Senator Seward and Assemblyman Lopez welcome the Rivenburg family to the Capitol to encourage passage of Jason’s Law. From left, Senator Seward, Chip Savage, Sandy Hardendorf, Tim Hardendorf, Hope Rivenburg (holding son Joshua Rivenburg), Butch Savage (holding baby Logan Rivenburg), and Cathy Savage (holding baby Hezekiah Rivenburg), and Assemblyman Lopez.
The measure (H.R.2156/S.971) would implement a pilot program to establish safe, long-term parking facilities for commercial vehicles. The law is named for Jason Rivenburg, a truck driver from Schoharie County, who was murdered at an abandoned gas station in South Carolina while resting in his rig.
“Jason’s tragic, senseless death highlights a serious problem facing hardworking truck drivers on a daily basis,” said Senator Seward. “I commend his family for all they are doing to protect other truck drivers, and stand with them in their fight to make sure more children won’t be forced to grow up without a father.”

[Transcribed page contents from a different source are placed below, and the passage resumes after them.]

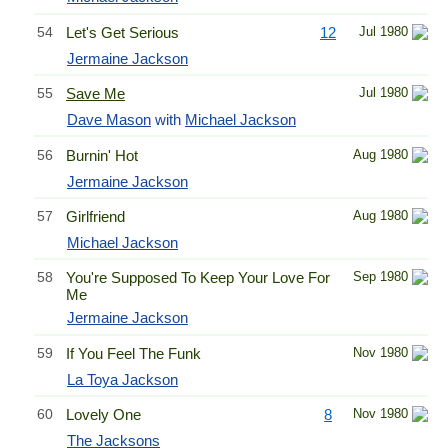
54
Let's Get Serious
12
Jul 1980
Jermaine Jackson
55
Save Me
Jul 1980
Dave Mason
with
Michael Jackson
56
Burnin' Hot
Aug 1980
Jermaine Jackson
57
Girlfriend
Aug 1980
Michael Jackson
58
You're Supposed To Keep Your Love For
Sep 1980
Me
Jermaine Jackson
59
If You Feel The Funk
Nov 1980
La Toya Jackson
60
Lovely One
8
Nov 1980
The Jacksons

Federal law mandates that drivers rest for 10 hours after driving for 11 hours straight. Federal law also prohibits driving for more than 60 total hours over a seven-day period. Jason was a mere 12 miles from his destination, but under the law, was forced to stop and park in a desolate, poorly-lit area where he was killed for $7.
“Despite their personal loss, the Rivenburg family has made the issue of ensuring safe rest areas for truck drivers their mission,” said Assemblyman Lopez. “While we continue to support this industry as a significant component of our state economy, we also have an obligation to protect the lives and improve safety for individual drivers.”
If approved by Congress, Jason’s Law would authorize $20 million annually over six years for grants to states to expand and publicize parking options for commercial vehicles. The fund could be used by states for a variety of purposes, including building new rest areas with adequate parking, expanding parking near truck stops and at existing facilities, constructing turnouts along the highway system for commercial vehicles, as well as promoting and publicizing available parking options on the highway.
Jason’s wife, Hope, along with the couple’s three young children and other family members were in Albany this week to witness Senate passage of the resolution and were formally introduced in the Assembly chamber, where members offered personal support and concern for improving truck driver safety.
Additionally, Senator Seward and Assemblyman Lopez gave the family a working draft of their state legislation that would reinforce the federal initiative. Both legislators will continue to work with the family to develop a broad coalition aimed at improving truck driver safety.